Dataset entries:
━━━━━━━━━━━━━━━━

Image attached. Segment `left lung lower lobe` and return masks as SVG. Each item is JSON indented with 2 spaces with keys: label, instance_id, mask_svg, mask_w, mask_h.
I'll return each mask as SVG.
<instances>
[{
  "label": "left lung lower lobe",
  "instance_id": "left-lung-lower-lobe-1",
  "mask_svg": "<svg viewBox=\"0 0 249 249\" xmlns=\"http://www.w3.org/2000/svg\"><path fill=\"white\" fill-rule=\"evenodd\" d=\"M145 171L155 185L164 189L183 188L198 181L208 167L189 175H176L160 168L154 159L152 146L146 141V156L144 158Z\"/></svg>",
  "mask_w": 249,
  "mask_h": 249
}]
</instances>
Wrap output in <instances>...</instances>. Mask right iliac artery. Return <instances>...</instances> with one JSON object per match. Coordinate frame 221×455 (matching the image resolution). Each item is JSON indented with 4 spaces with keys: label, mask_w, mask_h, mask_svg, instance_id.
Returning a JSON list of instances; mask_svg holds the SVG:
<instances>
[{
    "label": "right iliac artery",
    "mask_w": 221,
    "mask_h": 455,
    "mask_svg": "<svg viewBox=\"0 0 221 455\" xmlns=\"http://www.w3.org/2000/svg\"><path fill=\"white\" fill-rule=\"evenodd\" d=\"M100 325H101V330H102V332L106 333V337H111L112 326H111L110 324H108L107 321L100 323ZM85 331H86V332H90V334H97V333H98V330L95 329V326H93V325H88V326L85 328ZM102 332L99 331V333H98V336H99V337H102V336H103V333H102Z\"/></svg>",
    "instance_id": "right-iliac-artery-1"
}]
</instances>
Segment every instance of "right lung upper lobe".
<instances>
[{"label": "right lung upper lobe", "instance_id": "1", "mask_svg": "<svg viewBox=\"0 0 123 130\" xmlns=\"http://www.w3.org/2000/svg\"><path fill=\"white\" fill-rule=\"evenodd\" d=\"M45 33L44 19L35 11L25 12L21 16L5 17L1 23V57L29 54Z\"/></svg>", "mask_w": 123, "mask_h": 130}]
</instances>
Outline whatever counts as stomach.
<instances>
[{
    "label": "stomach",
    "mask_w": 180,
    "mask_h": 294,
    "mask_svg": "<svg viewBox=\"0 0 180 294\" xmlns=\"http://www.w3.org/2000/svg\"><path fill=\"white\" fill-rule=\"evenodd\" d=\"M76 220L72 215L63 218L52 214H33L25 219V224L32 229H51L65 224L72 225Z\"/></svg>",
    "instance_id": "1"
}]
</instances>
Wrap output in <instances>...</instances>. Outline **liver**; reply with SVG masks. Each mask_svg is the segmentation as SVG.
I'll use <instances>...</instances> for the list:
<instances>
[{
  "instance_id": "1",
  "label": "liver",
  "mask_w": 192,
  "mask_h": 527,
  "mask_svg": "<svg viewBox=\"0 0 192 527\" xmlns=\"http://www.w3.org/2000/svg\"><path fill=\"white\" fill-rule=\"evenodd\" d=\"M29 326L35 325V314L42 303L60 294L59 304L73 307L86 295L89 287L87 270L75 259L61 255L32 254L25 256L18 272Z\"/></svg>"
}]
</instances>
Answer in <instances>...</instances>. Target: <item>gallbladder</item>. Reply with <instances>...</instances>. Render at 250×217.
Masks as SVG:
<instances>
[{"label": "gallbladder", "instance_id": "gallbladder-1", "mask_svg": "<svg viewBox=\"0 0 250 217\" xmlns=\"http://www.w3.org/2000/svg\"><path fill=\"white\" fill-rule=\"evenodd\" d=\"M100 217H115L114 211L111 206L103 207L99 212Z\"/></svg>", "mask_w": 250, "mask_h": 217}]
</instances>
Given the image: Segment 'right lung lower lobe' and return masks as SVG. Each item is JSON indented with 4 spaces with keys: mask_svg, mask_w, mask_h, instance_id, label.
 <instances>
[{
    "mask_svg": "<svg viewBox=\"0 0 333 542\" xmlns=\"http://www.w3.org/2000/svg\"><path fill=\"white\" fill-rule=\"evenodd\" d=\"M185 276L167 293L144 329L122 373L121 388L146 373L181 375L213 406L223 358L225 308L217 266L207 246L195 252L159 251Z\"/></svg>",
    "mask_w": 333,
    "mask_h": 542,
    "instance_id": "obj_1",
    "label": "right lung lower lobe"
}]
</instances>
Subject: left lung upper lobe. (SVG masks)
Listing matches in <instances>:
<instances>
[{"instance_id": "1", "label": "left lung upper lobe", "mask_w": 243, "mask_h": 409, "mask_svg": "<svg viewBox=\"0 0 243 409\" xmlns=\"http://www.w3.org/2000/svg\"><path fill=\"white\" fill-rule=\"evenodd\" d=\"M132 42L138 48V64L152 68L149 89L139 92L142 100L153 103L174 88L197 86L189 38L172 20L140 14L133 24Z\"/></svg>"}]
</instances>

━━━━━━━━━━━━━━━━

What to produce =>
Retype all of the lines shown above, keeping each one exact.

Result of the exercise =>
Image attached. Segment `left lung lower lobe` and return masks as SVG. Each item is JSON indented with 2 spaces with keys: label, instance_id, mask_svg, mask_w, mask_h.
I'll return each mask as SVG.
<instances>
[{
  "label": "left lung lower lobe",
  "instance_id": "left-lung-lower-lobe-1",
  "mask_svg": "<svg viewBox=\"0 0 249 249\" xmlns=\"http://www.w3.org/2000/svg\"><path fill=\"white\" fill-rule=\"evenodd\" d=\"M145 171L155 185L164 189L183 188L198 181L208 167L189 175H176L160 168L154 159L152 146L146 141V156L144 158Z\"/></svg>",
  "mask_w": 249,
  "mask_h": 249
}]
</instances>
Wrap output in <instances>...</instances>. Mask right iliac artery. Return <instances>...</instances> with one JSON object per match. Coordinate frame 221×455 (matching the image resolution). Each item is JSON indented with 4 spaces with keys: label, mask_w, mask_h, mask_svg, instance_id.
Returning a JSON list of instances; mask_svg holds the SVG:
<instances>
[{
    "label": "right iliac artery",
    "mask_w": 221,
    "mask_h": 455,
    "mask_svg": "<svg viewBox=\"0 0 221 455\" xmlns=\"http://www.w3.org/2000/svg\"><path fill=\"white\" fill-rule=\"evenodd\" d=\"M100 325H101V330H102V332L106 333V337H111L112 326H111L110 324H108L107 321L100 323ZM85 331H86V332H90V334H97V333H98V330L95 329V326H93V325H88V326L85 328ZM102 332L99 331V333H98V336H99V337H102V336H103V333H102Z\"/></svg>",
    "instance_id": "right-iliac-artery-1"
}]
</instances>
Segment every instance of "right lung upper lobe".
<instances>
[{"label": "right lung upper lobe", "instance_id": "1", "mask_svg": "<svg viewBox=\"0 0 123 130\" xmlns=\"http://www.w3.org/2000/svg\"><path fill=\"white\" fill-rule=\"evenodd\" d=\"M45 33L44 19L35 11L25 12L21 16L5 17L1 23V57L29 54Z\"/></svg>", "mask_w": 123, "mask_h": 130}]
</instances>
Outline whatever counts as stomach.
<instances>
[{
    "label": "stomach",
    "mask_w": 180,
    "mask_h": 294,
    "mask_svg": "<svg viewBox=\"0 0 180 294\" xmlns=\"http://www.w3.org/2000/svg\"><path fill=\"white\" fill-rule=\"evenodd\" d=\"M76 220L72 215L63 218L52 214H33L25 219V224L32 229H51L65 224L72 225Z\"/></svg>",
    "instance_id": "1"
}]
</instances>
Wrap output in <instances>...</instances>. Outline **liver**; reply with SVG masks. Each mask_svg is the segmentation as SVG.
I'll use <instances>...</instances> for the list:
<instances>
[{
  "instance_id": "1",
  "label": "liver",
  "mask_w": 192,
  "mask_h": 527,
  "mask_svg": "<svg viewBox=\"0 0 192 527\" xmlns=\"http://www.w3.org/2000/svg\"><path fill=\"white\" fill-rule=\"evenodd\" d=\"M29 326L35 325V314L42 303L60 294L59 304L73 307L86 295L89 287L87 270L75 259L61 255L32 254L25 256L18 272Z\"/></svg>"
}]
</instances>
Answer in <instances>...</instances>. Target: <item>gallbladder</item>. Reply with <instances>...</instances>. Render at 250×217.
Masks as SVG:
<instances>
[{"label": "gallbladder", "instance_id": "gallbladder-1", "mask_svg": "<svg viewBox=\"0 0 250 217\" xmlns=\"http://www.w3.org/2000/svg\"><path fill=\"white\" fill-rule=\"evenodd\" d=\"M100 217H115L114 211L111 206L103 207L99 212Z\"/></svg>", "mask_w": 250, "mask_h": 217}]
</instances>
Given the image: Segment 'right lung lower lobe' and return masks as SVG. Each item is JSON indented with 4 spaces with keys: mask_svg, mask_w, mask_h, instance_id, label.
 <instances>
[{
    "mask_svg": "<svg viewBox=\"0 0 333 542\" xmlns=\"http://www.w3.org/2000/svg\"><path fill=\"white\" fill-rule=\"evenodd\" d=\"M185 276L167 293L144 329L122 373L121 388L146 373L181 375L213 406L223 358L225 308L217 266L207 246L195 252L159 251Z\"/></svg>",
    "mask_w": 333,
    "mask_h": 542,
    "instance_id": "obj_1",
    "label": "right lung lower lobe"
}]
</instances>
Subject: left lung upper lobe. (SVG masks)
Listing matches in <instances>:
<instances>
[{"instance_id": "1", "label": "left lung upper lobe", "mask_w": 243, "mask_h": 409, "mask_svg": "<svg viewBox=\"0 0 243 409\" xmlns=\"http://www.w3.org/2000/svg\"><path fill=\"white\" fill-rule=\"evenodd\" d=\"M132 42L138 48V64L152 68L149 89L139 92L142 100L153 103L174 88L197 86L189 38L172 20L140 14L133 24Z\"/></svg>"}]
</instances>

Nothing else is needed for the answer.